Whilst I was in Melbourne last April for the 1942 Shadow of the War conference, I picked up a copy of At Home and Under Fire: air raids and culture in Britain from the Great War to the Blitz by Susan R Grayzel (Cambridge University Press, 2012). It make a useful supplement to Terence O'Brien's volume of the official history on civil defence in Great Britain because of its focus on popular literature and use of letters and diaries as sources.
Brett Holman
Post authorThat's a great topic. I read Kate Darian-Smith's book on Melbourne during the war a while back; Richard Waterhouse is also doing some interesting work on the panic in Australia after the fall of Singapore (which I mentioned here). I'd love to know more.
I'm actually writing a review of Grayzel's book for a journal at the moment, or not writing as the case may be…
Christopher
What the article says about the psychological aspects of the scare is fascinating.

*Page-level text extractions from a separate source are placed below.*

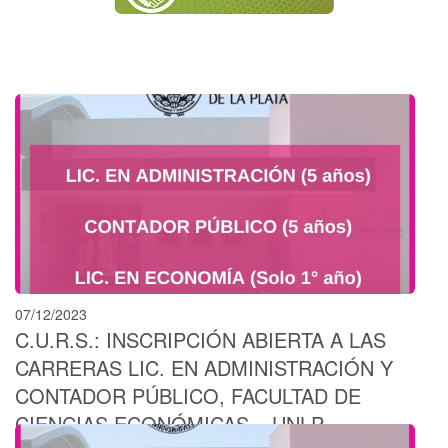
07/12/2023
C.U.R.S.: INSCRIPCIÓN ABIERTA A LAS
CARRERAS LIC. EN ADMINISTRACIÓN Y
CONTADOR PÚBLICO, FACULTAD DE
CIENCIAS ECONÓMICAS – UNLP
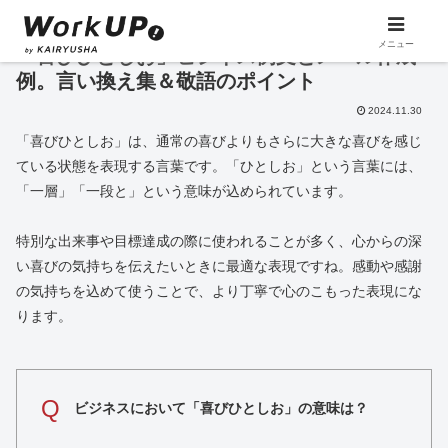
メニュー
「喜びひとしお」ビジネス例文とメール作成
例。言い換え集＆敬語のポイント
2024.11.30
「喜びひとしお」は、通常の喜びよりもさらに大きな喜びを感じ
ている状態を表現する言葉です。「ひとしお」という言葉には、
「一層」「一段と」という意味が込められています。
特別な出来事や目標達成の際に使われることが多く、心からの深
い喜びの気持ちを伝えたいときに最適な表現ですね。感動や感謝
の気持ちを込めて使うことで、より丁寧で心のこもった表現にな
ります。
Q
ビジネスにおいて「喜びひとしお」の意味は？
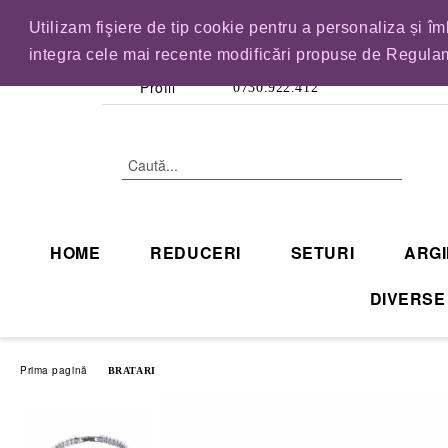
Utilizam fişiere de tip cookie pentru a personaliza și î
IN CURAND INCHID
integra cele mai recente modificări propuse de Regulam
Profil
0730.922.412
HOME
REDUCERI
SETURI
ARGI
DIVERSE
Prima pagină
BRATARI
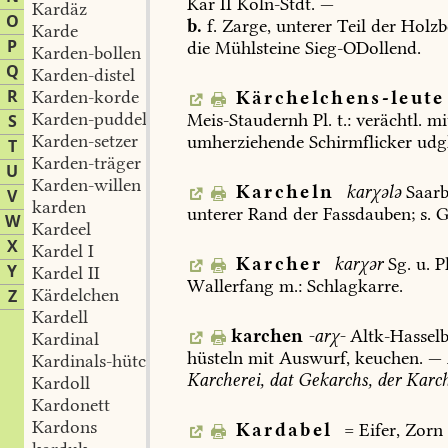
Kar
II
Köln-Stdt
.
—
Kardäz
O
b.
f.
Zarge,
unterer
Teil
der
Holzb
Karde
P
die
Mühlsteine
Sieg-ODollend
.
Karden-bollen
Q
Karden-distel
R
Karden-korde
Kärchelchens-leute
Karden-puddel
Meis-Staudernh
Pl.
t.:
verächtl.
mi
S
Karden-setzer
umherziehende
Schirmflicker
udgl
T
Karden-träger
U
Karden-willen
Karcheln
karχələ
Saarb
V
karden
unterer
Rand
der
Fassdauben;
s.
G
W
Kardeel
X
Kardel I
Karcher
karχər
Sg.
u.
Pl
Y
Kardel II
Wallerfang
m.:
Schlagkarre.
Kärdelchen
Z
Kardell
karchen
-arχ-
Altk-Hassel
Kardinal
hüsteln
mit
Auswurf,
keuchen.
—
Kardinals-hütchen
Karcherei,
dat
Gekarchs,
der
Karch
Kardoll
Kardonett
Kardons
Kardabel
=
Eifer,
Zorn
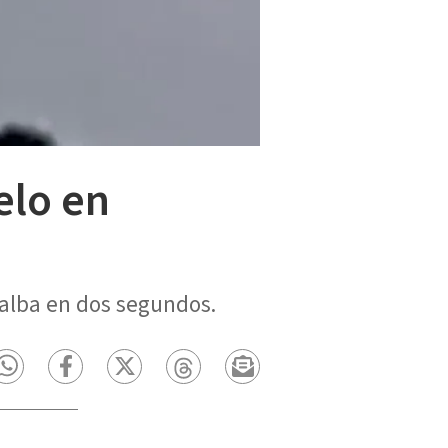
elo en
ialba en dos segundos.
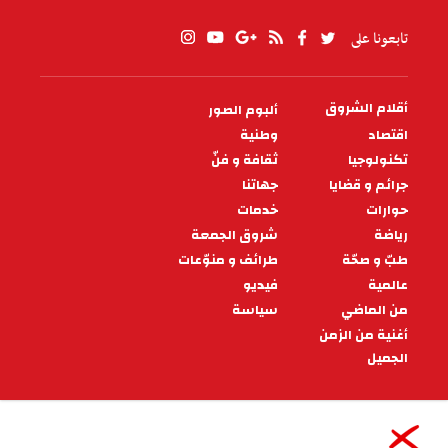
تابعونا على
أقلام الشروق
ألبوم الصور
PIED
DE
اقتصاد
وطنية
PAGE
تكنولوجيا
ثقافة و فنّ
جرائم و قضايا
جهاتنا
حوارات
خدمات
رياضة
شروق الجمعة
طبّ و صحّة
طرائف و منوّعات
عالمية
فيديو
من الماضي
سياسة
أغنية من الزمن
الجميل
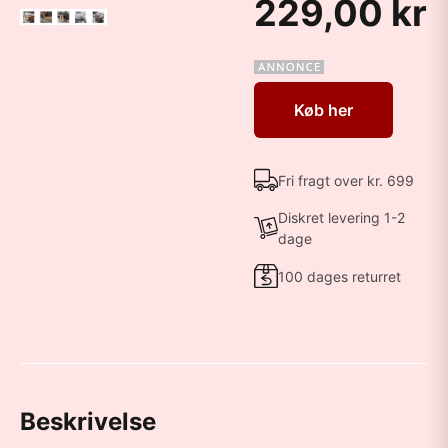
229,00 kr
Køb her
Fri fragt over kr. 699
Diskret levering 1-2
dage
100 dages returret
Beskrivelse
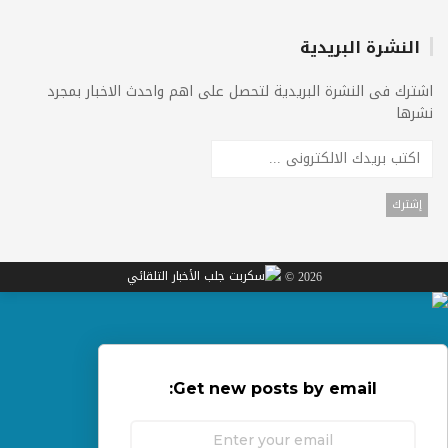
النشرة البريدية
اشترك فى النشرة البريدية لتحصل على اهم واحدث الاخبار بمجرد
نشرها
2026 ©
Get new posts by email:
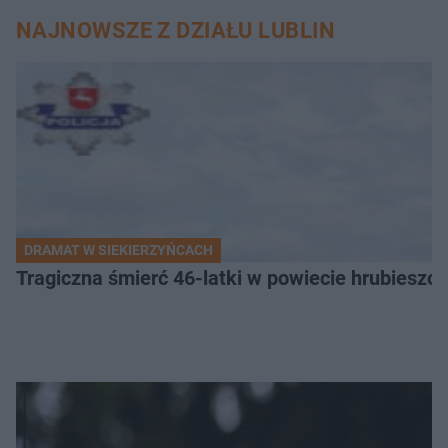
NAJNOWSZE Z DZIAŁU LUBLIN
DRAMAT W SIEKIERZYŃCACH
Tragiczna śmierć 46-latki w powiecie hrubieszows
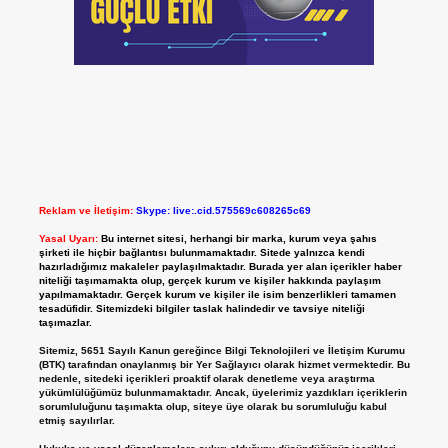
Reklam ve İletişim:
Skype: live:.cid.575569c608265c69
Yasal Uyarı:
Bu internet sitesi, herhangi bir marka, kurum veya şahıs
şirketi ile hiçbir bağlantısı bulunmamaktadır. Sitede yalnızca kendi
hazırladığımız makaleler paylaşılmaktadır. Burada yer alan içerikler haber
niteliği taşımamakta olup, gerçek kurum ve kişiler hakkında paylaşım
yapılmamaktadır. Gerçek kurum ve kişiler ile isim benzerlikleri tamamen
tesadüfidir. Sitemizdeki bilgiler taslak halindedir ve tavsiye niteliği
taşımazlar.
Sitemiz, 5651 Sayılı Kanun gereğince Bilgi Teknolojileri ve İletişim Kurumu
(BTK) tarafından onaylanmış bir Yer Sağlayıcı olarak hizmet vermektedir. Bu
nedenle, sitedeki içerikleri proaktif olarak denetleme veya araştırma
yükümlülüğümüz bulunmamaktadır. Ancak, üyelerimiz yazdıkları içeriklerin
sorumluluğunu taşımakta olup, siteye üye olarak bu sorumluluğu kabul
etmiş sayılırlar.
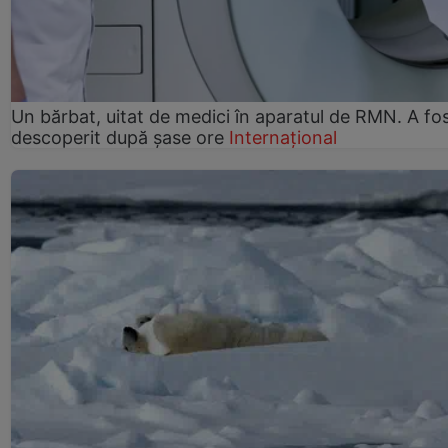
Un bărbat, uitat de medici în aparatul de RMN. A fo
descoperit după șase ore
Internațional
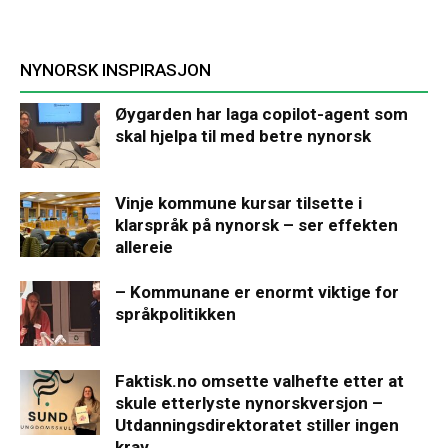
NYNORSK INSPIRASJON
Øygarden har laga copilot-agent som
skal hjelpa til med betre nynorsk
Vinje kommune kursar tilsette i
klarspråk på nynorsk – ser effekten
allereie
– Kommunane er enormt viktige for
språkpolitikken
Faktisk.no omsette valhefte etter at
skule etterlyste nynorskversjon –
Utdanningsdirektoratet stiller ingen
krav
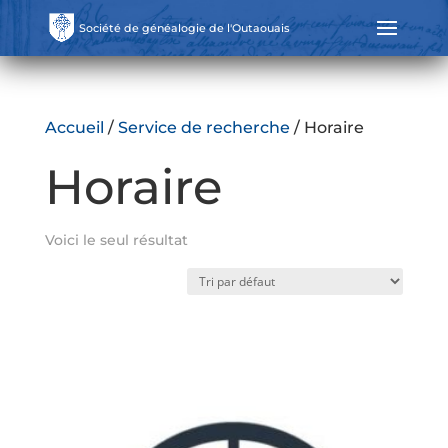
Société de généalogie de l'Outaouais
Accueil
/
Service de recherche
/ Horaire
Horaire
Voici le seul résultat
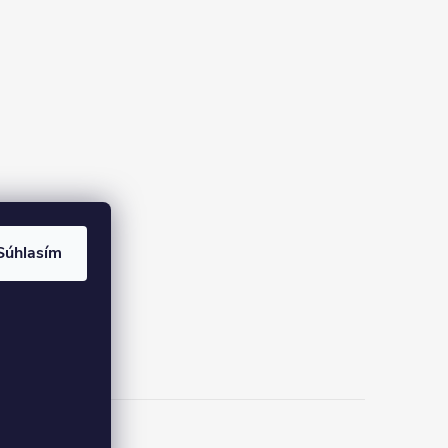
Súhlasím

It might be worthwhile to explore if this links to the paranoia about empire and the threats to the latter.
Brett Holman
Post authorInteresting idea. Of course the danger to the Empire was always implicit in the question of the Navy, and sometimes explicit (particularly in the colonies themselves), but I can't think of any real imperial dimension to the airship panic. It was very much focused on the security of the British Isles themselves. Something to look out for, though -- thanks.
Gary Ball
Thanks for this, a great resource as I am researching airships over Wales as part of a centenary project.
http://www.projectzerohistorymatters.blogspot.co.uk and was not aware of the extent of the scare ship stories.
Brett Holman
Post authorGlad you've found something useful here. South Wales was an epicentre of phantom airship sightings in both 1909 and 1913. It's hard to imagine that E. T. Willows isn't connected somehow, though it seems clear he wasn't actually present at the time, so I suspect inspiration more than anything else.